I have a different problem with the framework-res.apk. I have been able to decompile and recompile without errors but the recompilied app always makes my lock screen app drawer and setting look like it is a tablet.

I did find where someone else said something about two extra folders folders, drawable-xhdpi-v13 and layout-v13.

When I use 7-zip and open the un-decompiled app these folders are hidden just like all the values folders. Now when I edit any xml and delete the resources.arsc file when it recompiles these two folders are no longer hidden.


----------



## skylordusa1 (Dec 21, 2011)

Is apktool the only thing we can use now for ICS to compile and decompile apks. I used to use apk manager for the og droid and didn't have any problems compiling. Tried using apk manager with a few apks from droid theorys 4.0.3 ICS rom but it was erroring out. Are there any videos/tutorials on how to use apktool? I downloaded it and it seems to spit out the help menu when I open cmd and type apktool. But not to sure where to go from there. I really liked apk manager because it was easy to use. Any help would be appreciated.


----------



## Snow02 (Jun 14, 2011)

skylordusa1 said:


> Is apktool the only thing we can use now for ICS to compile and decompile apks. I used to use apk manager for the og droid and didn't have any problems compiling. Tried using apk manager with a few apks from droid theorys 4.0.3 ICS rom but it was erroring out. Are there any videos/tutorials on how to use apktool? I downloaded it and it seems to spit out the help menu when I open cmd and type apktool. But not to sure where to go from there. I really liked apk manager because it was easy to use. Any help would be appreciated.

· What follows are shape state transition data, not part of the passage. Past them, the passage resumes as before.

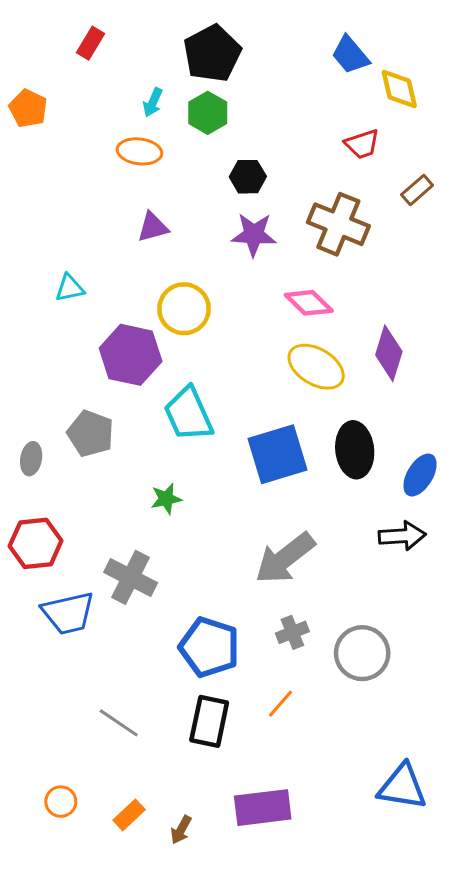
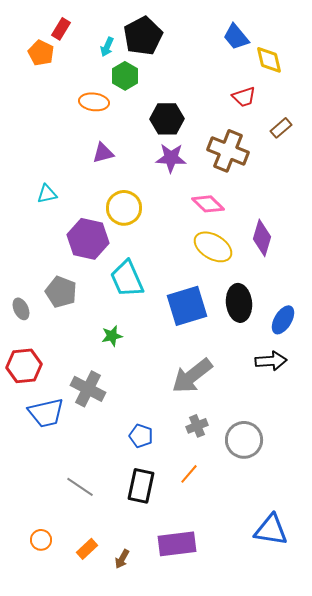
cyan arrow: (153, 102) -> (107, 47), moved
orange pentagon: (28, 108) -> (41, 53), moved
green hexagon: (208, 113) -> (125, 76), moved
black hexagon: (248, 177) -> (167, 119), size x1.4
gray ellipse: (31, 459) -> (21, 309), turned -35
blue pentagon: (209, 647) -> (141, 436), size x0.6

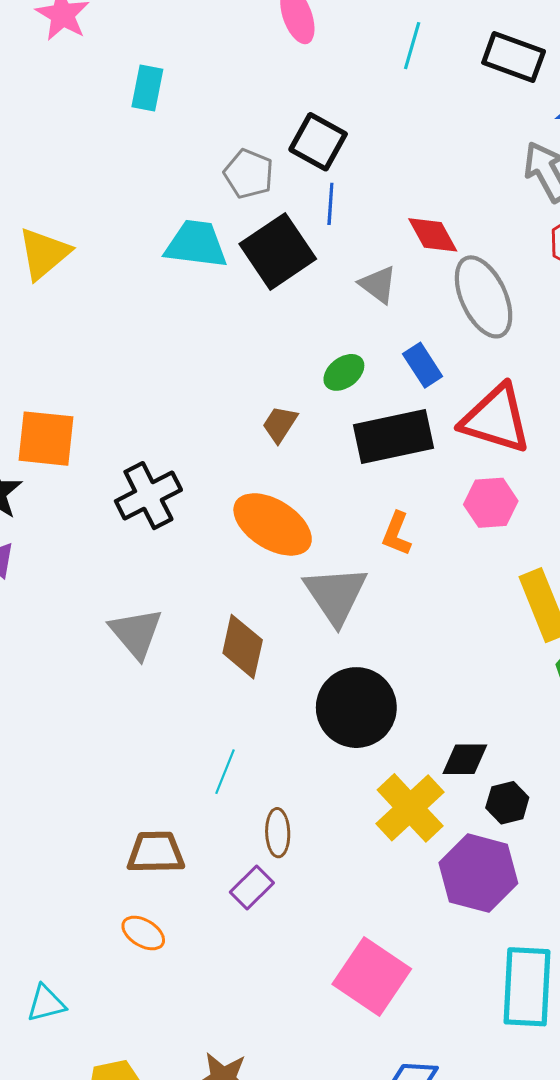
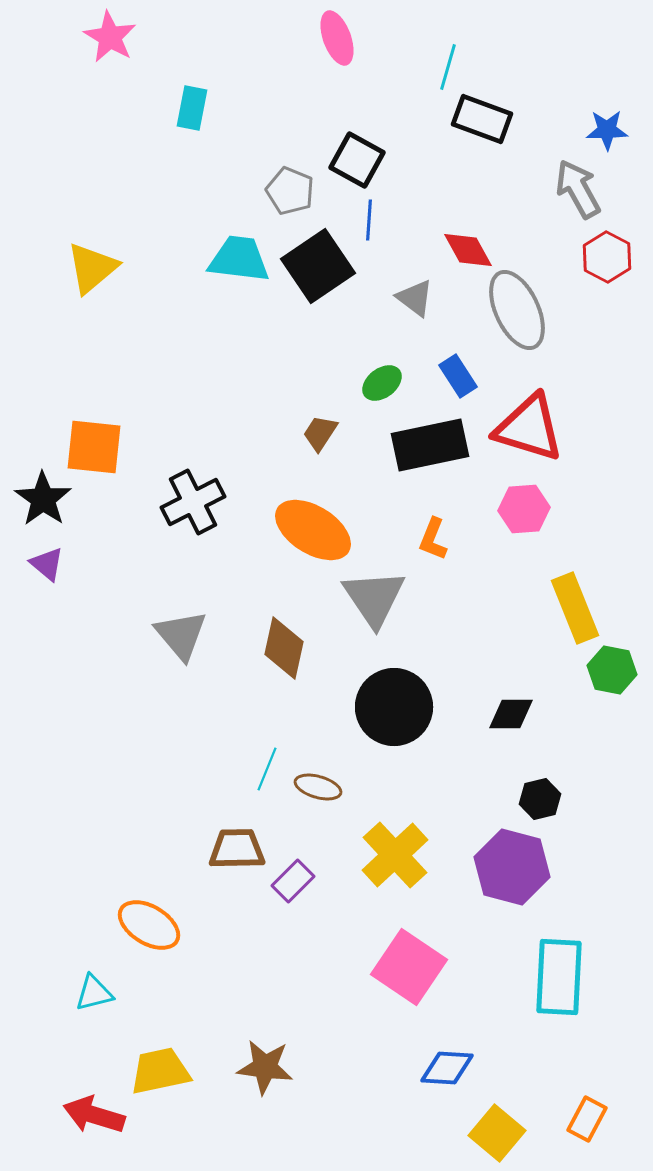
black rectangle: (514, 57) -> (482, 119), moved
black diamond: (465, 759) -> (511, 714), moved
yellow cross: (410, 808) -> (395, 855), moved
brown ellipse: (278, 833) -> (318, 787), moved, turned -72
brown trapezoid: (156, 852) -> (237, 849), moved
orange ellipse: (143, 933) -> (149, 925), moved, size x1.5

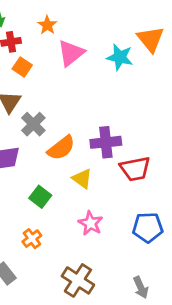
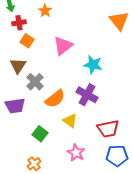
pink triangle: (71, 53) -> (63, 46), moved
cyan star: (120, 57) -> (93, 65), moved
purple cross: (106, 142) -> (87, 95), turned 35
red trapezoid: (135, 169) -> (108, 129), moved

-Grab latest apktool package.
-Overwrite aapt.exe with the one from an updated sdk installation.
-Pull framework-res.apk into the folder.
-Type
apktool if framework-res.apk
-This installs the framework.
-Then pull the apk you want to decompile. Let's say systemui.
-Type
apktool d SystemUI.apk
-This will decompile it, loading the framework you just installed.
-To recompile, type
apktool b SystemUI
(note the omission of .apk)
-Now open the compiled apk (now in SystemUI/dist) and copy out what you changed (typically a layout xml and/or resources.arsc, classes.dex if you edited smali), and overwrite it in the original. This is done to maintain the system signature. 
-Push the apk, or load it in a flashable zip.


----------



## skylordusa1 (Dec 21, 2011)

Thanks a lot snow. I appreciate it. I will give it a shot. Just to confirm. I just need to put the framwework-res.apk in the same place apktool is. And also the other apks. Before running the commands? It will decompile/compile them right there in the same folder?


----------



## Snow02 (Jun 14, 2011)

skylordusa1 said:


> Thanks a lot snow. I appreciate it. I will give it a shot. Just to confirm. I just need to put the framwework-res.apk in the same place apktool is. And also the other apks. Before running the commands? It will decompile/compile them right there in the same folder?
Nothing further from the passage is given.